▶ _About this exercise_:
Using the word "your" as the filter, copy each matching line from the records.

▶ _Given information_:
+ + + +

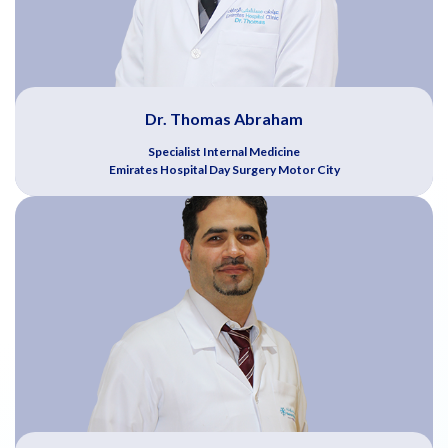
Dr. Thomas Abraham
Specialist Internal Medicine
Emirates Hospital Day Surgery Motor City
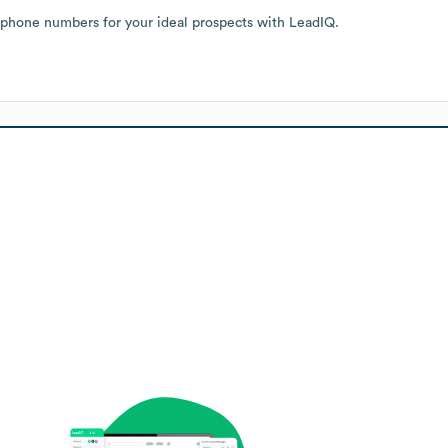
 phone numbers for your ideal prospects with LeadIQ.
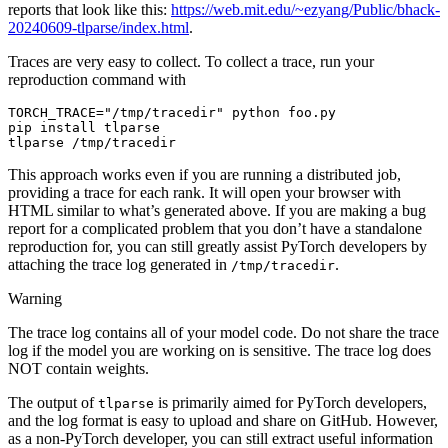
reports that look like this:
https://web.mit.edu/~ezyang/Public/bhack-
20240609-tlparse/index.html
.
Traces are very easy to collect. To collect a trace, run your
reproduction command with
TORCH_TRACE
=
"/tmp/tracedir"
python
foo
.
py
pip
install
tlparse
tlparse
/
tmp
/
tracedir
This approach works even if you are running a distributed job,
providing a trace for each rank. It will open your browser with
HTML similar to what’s generated above. If you are making a bug
report for a complicated problem that you don’t have a standalone
reproduction for, you can still greatly assist PyTorch developers by
attaching the trace log generated in
.
/tmp/tracedir
Warning
The trace log contains all of your model code. Do not share the trace
log if the model you are working on is sensitive. The trace log does
NOT contain weights.
The output of
is primarily aimed for PyTorch developers,
tlparse
and the log format is easy to upload and share on GitHub. However,
as a non-PyTorch developer, you can still extract useful information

+ + + +

▶ _Written response_:
 phone numbers for your ideal prospects with LeadIQ.
Traces are very easy to collect. To collect a trace, run your
providing a trace for each rank. It will open your browser with
The trace log contains all of your model code. Do not share the trace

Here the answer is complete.